» WORK INSTRUCTIONS:
Copy each line from the data that has the word "cores" in it.

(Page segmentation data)
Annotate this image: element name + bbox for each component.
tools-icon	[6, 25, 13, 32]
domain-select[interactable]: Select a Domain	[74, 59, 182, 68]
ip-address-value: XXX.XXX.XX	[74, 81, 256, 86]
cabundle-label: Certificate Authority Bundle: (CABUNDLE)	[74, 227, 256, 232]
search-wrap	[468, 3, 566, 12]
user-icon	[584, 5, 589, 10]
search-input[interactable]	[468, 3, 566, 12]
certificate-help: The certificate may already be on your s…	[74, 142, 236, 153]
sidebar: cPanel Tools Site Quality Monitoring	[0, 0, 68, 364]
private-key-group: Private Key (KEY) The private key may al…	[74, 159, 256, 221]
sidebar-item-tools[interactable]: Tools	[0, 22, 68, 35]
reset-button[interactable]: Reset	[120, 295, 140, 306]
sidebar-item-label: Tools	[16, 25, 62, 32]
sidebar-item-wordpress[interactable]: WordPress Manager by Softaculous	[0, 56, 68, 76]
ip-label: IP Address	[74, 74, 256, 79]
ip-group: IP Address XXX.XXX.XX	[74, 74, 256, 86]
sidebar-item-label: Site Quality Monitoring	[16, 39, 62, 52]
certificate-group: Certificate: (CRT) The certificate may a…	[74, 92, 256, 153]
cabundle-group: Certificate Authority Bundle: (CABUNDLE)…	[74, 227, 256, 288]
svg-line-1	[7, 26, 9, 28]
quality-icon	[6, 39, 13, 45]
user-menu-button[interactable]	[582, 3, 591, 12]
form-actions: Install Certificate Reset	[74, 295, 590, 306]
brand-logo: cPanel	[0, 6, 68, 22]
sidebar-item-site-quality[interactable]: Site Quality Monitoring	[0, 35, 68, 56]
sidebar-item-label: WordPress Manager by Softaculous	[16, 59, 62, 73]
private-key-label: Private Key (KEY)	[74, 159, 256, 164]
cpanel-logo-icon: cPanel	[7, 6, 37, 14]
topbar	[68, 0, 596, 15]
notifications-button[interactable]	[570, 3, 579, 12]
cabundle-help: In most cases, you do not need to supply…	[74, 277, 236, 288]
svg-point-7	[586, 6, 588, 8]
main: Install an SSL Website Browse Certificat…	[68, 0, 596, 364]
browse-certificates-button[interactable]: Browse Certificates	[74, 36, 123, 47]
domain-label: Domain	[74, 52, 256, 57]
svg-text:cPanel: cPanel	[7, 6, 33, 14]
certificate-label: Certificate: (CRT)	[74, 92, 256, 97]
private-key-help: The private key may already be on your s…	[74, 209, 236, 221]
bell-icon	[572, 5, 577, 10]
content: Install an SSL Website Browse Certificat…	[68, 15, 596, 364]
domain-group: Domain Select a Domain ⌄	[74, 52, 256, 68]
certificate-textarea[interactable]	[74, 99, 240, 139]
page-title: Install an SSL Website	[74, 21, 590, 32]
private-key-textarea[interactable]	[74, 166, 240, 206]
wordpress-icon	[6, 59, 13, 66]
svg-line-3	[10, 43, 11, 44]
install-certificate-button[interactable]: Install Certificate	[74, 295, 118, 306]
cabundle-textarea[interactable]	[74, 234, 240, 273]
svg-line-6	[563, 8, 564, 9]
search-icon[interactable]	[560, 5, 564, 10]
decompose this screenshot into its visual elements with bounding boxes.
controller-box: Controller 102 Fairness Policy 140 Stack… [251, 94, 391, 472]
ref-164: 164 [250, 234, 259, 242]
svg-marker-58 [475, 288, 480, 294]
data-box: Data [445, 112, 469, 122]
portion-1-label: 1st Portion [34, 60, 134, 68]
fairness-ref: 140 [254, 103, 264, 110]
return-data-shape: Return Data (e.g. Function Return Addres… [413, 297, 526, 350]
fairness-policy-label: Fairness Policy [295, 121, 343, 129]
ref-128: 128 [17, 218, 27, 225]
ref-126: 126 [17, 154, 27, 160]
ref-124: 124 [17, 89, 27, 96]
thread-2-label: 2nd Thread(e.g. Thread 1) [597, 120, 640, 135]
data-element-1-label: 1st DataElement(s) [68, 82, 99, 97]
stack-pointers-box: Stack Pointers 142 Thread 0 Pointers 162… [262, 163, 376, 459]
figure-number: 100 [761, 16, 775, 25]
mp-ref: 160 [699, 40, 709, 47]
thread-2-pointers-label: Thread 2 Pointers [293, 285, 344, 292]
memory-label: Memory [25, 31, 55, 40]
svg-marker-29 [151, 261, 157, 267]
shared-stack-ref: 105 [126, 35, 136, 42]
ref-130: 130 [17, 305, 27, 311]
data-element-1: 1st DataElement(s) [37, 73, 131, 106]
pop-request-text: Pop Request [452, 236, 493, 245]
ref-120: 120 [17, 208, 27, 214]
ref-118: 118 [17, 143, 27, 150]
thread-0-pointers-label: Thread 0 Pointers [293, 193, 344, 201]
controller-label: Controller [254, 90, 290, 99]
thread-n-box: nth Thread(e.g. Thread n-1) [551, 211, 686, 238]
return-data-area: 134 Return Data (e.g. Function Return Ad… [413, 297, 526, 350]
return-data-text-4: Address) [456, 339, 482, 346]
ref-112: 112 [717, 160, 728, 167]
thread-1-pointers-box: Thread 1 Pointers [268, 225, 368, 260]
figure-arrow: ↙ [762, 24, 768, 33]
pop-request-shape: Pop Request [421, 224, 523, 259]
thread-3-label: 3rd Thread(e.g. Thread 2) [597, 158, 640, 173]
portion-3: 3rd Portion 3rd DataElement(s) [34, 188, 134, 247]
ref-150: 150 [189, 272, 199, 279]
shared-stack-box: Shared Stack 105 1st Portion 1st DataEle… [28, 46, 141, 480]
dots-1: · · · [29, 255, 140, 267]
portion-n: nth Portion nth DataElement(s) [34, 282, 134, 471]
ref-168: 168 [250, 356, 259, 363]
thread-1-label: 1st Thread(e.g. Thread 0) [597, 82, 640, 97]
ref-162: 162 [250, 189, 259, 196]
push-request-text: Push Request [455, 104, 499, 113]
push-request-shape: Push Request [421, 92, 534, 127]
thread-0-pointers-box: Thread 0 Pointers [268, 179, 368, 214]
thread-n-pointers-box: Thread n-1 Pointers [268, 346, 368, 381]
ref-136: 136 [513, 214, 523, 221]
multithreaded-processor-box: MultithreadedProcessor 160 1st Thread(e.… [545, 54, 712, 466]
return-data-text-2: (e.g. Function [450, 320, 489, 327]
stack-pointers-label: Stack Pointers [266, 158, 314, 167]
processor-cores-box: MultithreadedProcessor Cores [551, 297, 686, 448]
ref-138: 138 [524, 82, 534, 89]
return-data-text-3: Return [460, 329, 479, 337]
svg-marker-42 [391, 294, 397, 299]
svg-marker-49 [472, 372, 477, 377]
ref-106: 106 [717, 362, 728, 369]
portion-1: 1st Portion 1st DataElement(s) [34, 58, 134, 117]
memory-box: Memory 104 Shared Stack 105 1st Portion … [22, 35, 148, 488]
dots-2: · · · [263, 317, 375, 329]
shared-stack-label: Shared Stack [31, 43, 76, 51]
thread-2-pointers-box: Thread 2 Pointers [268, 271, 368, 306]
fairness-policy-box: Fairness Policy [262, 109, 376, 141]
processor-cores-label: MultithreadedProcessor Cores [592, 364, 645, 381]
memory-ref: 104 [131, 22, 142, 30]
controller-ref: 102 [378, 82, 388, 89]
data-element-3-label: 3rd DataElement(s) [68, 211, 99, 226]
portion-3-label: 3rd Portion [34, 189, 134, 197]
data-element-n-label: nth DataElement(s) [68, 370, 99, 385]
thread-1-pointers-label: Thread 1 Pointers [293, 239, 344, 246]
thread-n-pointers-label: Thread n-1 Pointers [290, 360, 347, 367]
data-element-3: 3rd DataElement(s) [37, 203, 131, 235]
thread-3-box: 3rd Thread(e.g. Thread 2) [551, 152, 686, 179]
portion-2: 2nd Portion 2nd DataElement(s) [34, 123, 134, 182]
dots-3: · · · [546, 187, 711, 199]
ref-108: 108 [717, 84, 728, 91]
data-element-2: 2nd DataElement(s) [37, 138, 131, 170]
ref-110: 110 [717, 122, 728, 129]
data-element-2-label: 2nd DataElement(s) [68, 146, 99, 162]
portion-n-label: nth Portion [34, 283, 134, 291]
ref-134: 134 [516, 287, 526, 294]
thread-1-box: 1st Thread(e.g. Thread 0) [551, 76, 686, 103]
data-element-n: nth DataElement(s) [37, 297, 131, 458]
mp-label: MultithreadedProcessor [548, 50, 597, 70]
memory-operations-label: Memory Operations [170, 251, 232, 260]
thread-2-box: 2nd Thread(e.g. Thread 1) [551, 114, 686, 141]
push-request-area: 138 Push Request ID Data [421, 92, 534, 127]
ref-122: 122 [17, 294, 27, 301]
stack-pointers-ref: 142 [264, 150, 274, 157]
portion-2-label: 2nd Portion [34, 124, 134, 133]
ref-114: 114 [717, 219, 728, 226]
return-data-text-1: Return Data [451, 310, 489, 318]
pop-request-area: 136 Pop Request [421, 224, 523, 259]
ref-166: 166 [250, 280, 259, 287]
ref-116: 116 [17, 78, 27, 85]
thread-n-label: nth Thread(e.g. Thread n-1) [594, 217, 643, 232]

» THE COMPLETED TASK:
processor-cores-box: MultithreadedProcessor Cores [551, 297, 686, 448]
processor-cores-label: MultithreadedProcessor Cores [592, 364, 645, 381]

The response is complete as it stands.